[Document layout detection data]

^^^^^^^^

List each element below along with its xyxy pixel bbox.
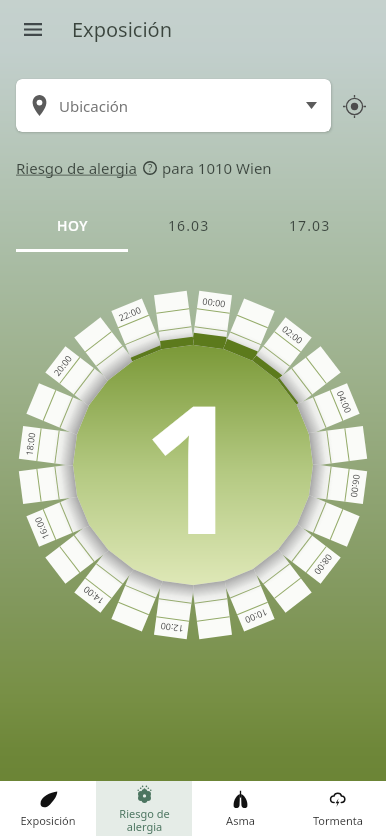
- staticText: HOY: [57, 216, 88, 235]
- staticText: Exposición: [20, 813, 76, 828]
- button[interactable]: Help: [142, 160, 158, 176]
- button[interactable]: 16.03: [128, 210, 250, 252]
- staticText: Asma: [226, 813, 255, 828]
- staticText: ?: [148, 161, 153, 175]
- button[interactable]: HOY: [16, 210, 128, 252]
- staticText: Ubicación: [59, 96, 129, 116]
- staticText: Tormenta: [313, 813, 363, 828]
- button[interactable]: Menu: [11, 7, 55, 51]
- staticText: 1: [142, 345, 244, 586]
- button[interactable]: Riesgo de alergia: [96, 781, 192, 836]
- button[interactable]: Ubicación: [16, 79, 331, 132]
- staticText: Exposición: [72, 16, 173, 43]
- button[interactable]: Exposición: [0, 781, 96, 836]
- staticText: 17.03: [289, 216, 331, 235]
- button[interactable]: Riesgo de alergia: [16, 158, 137, 178]
- staticText: Riesgo de alergia: [119, 806, 170, 834]
- staticText: 16.03: [168, 216, 210, 235]
- button[interactable]: Use my location: [334, 86, 374, 126]
- button[interactable]: Asma: [192, 781, 289, 836]
- button[interactable]: Tormenta: [289, 781, 386, 836]
- button[interactable]: 17.03: [250, 210, 370, 252]
- staticText: para 1010 Wien: [162, 158, 272, 178]
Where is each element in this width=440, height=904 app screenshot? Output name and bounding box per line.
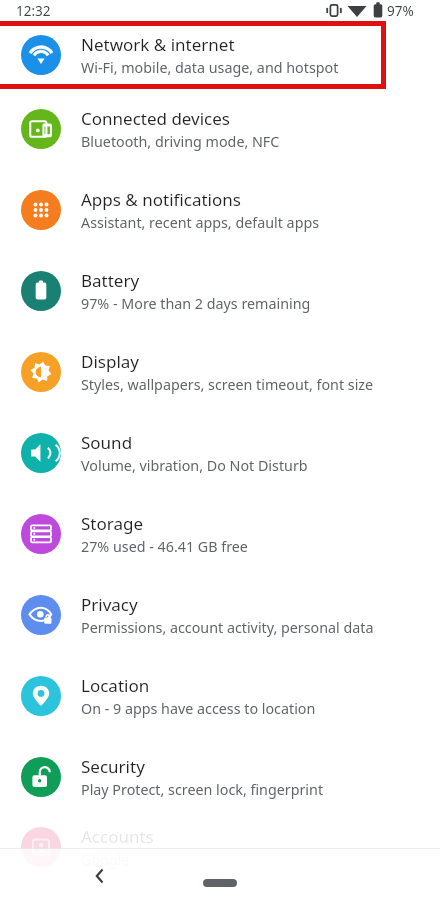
button[interactable]: Sound	[0, 412, 440, 493]
staticText: 97%	[387, 2, 414, 20]
staticText: Display	[81, 350, 139, 373]
staticText: Sound	[81, 431, 133, 454]
staticText: Wi-Fi, mobile, data usage, and hotspot	[81, 58, 339, 77]
button[interactable]: Security	[0, 736, 440, 817]
staticText: Bluetooth, driving mode, NFC	[81, 132, 280, 151]
staticText: Privacy	[81, 593, 138, 616]
staticText: Network & internet	[81, 33, 235, 56]
staticText: Apps & notifications	[81, 188, 241, 211]
button[interactable]: Storage	[0, 493, 440, 574]
staticText: Styles, wallpapers, screen timeout, font…	[81, 375, 374, 394]
button[interactable]: Privacy	[0, 574, 440, 655]
button[interactable]: Connected devices	[0, 88, 440, 169]
staticText: 97% - More than 2 days remaining	[81, 294, 311, 313]
staticText: Security	[81, 755, 145, 778]
staticText: Connected devices	[81, 107, 231, 130]
staticText: Permissions, account activity, personal …	[81, 618, 374, 637]
staticText: Location	[81, 674, 150, 697]
button[interactable]: Location	[0, 655, 440, 736]
button[interactable]: Home	[185, 868, 255, 898]
button[interactable]: Network & internet	[0, 21, 440, 88]
button[interactable]: Apps & notifications	[0, 169, 440, 250]
staticText: 27% used - 46.41 GB free	[81, 537, 248, 556]
staticText: Battery	[81, 269, 140, 292]
staticText: Accounts	[81, 825, 154, 848]
button[interactable]: Display	[0, 331, 440, 412]
staticText: Volume, vibration, Do Not Disturb	[81, 456, 308, 475]
staticText: Assistant, recent apps, default apps	[81, 213, 320, 232]
staticText: Play Protect, screen lock, fingerprint	[81, 780, 324, 799]
button[interactable]: Accounts	[0, 817, 440, 877]
staticText: Storage	[81, 512, 144, 535]
button[interactable]: Back	[80, 856, 120, 896]
staticText: 12:32	[16, 2, 51, 20]
button[interactable]: Battery	[0, 250, 440, 331]
staticText: On - 9 apps have access to location	[81, 699, 316, 718]
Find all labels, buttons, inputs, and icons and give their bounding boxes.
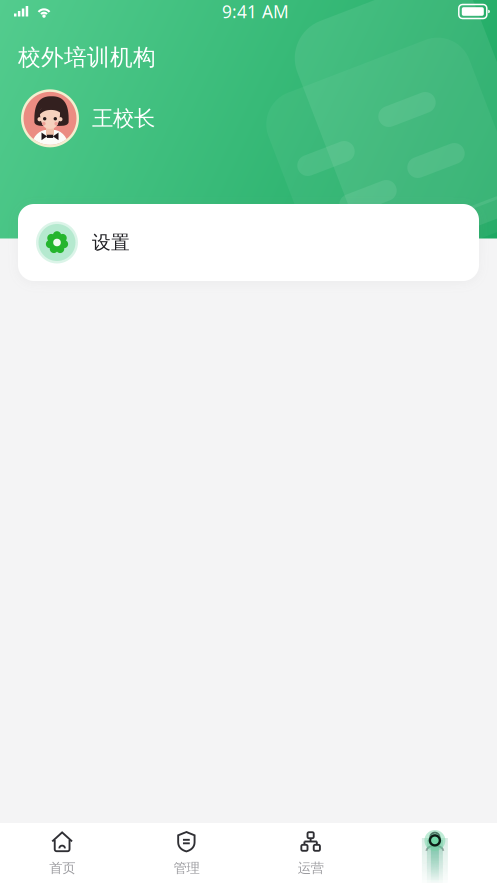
staticText: 首页	[49, 860, 75, 876]
button[interactable]: 首页	[0, 823, 124, 883]
staticText: 我的	[422, 860, 448, 876]
staticText: 校外培训机构	[18, 44, 156, 71]
button[interactable]: 管理	[124, 823, 248, 883]
button[interactable]: 我的	[373, 823, 497, 883]
staticText: 管理	[173, 860, 199, 876]
staticText: 运营	[298, 860, 324, 876]
staticText: 王校长	[92, 105, 155, 131]
staticText: 设置	[92, 231, 130, 254]
staticText: 9:41 AM	[222, 0, 289, 23]
button[interactable]: 设置	[18, 204, 479, 281]
button[interactable]: 运营	[248, 823, 373, 883]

^^^^^^^^

Show a copy of each line from the records above in which the string "Tormenta" occurs.

Expected answer:
- staticText: Tormenta: [313, 813, 363, 828]
- button[interactable]: Tormenta: [289, 781, 386, 836]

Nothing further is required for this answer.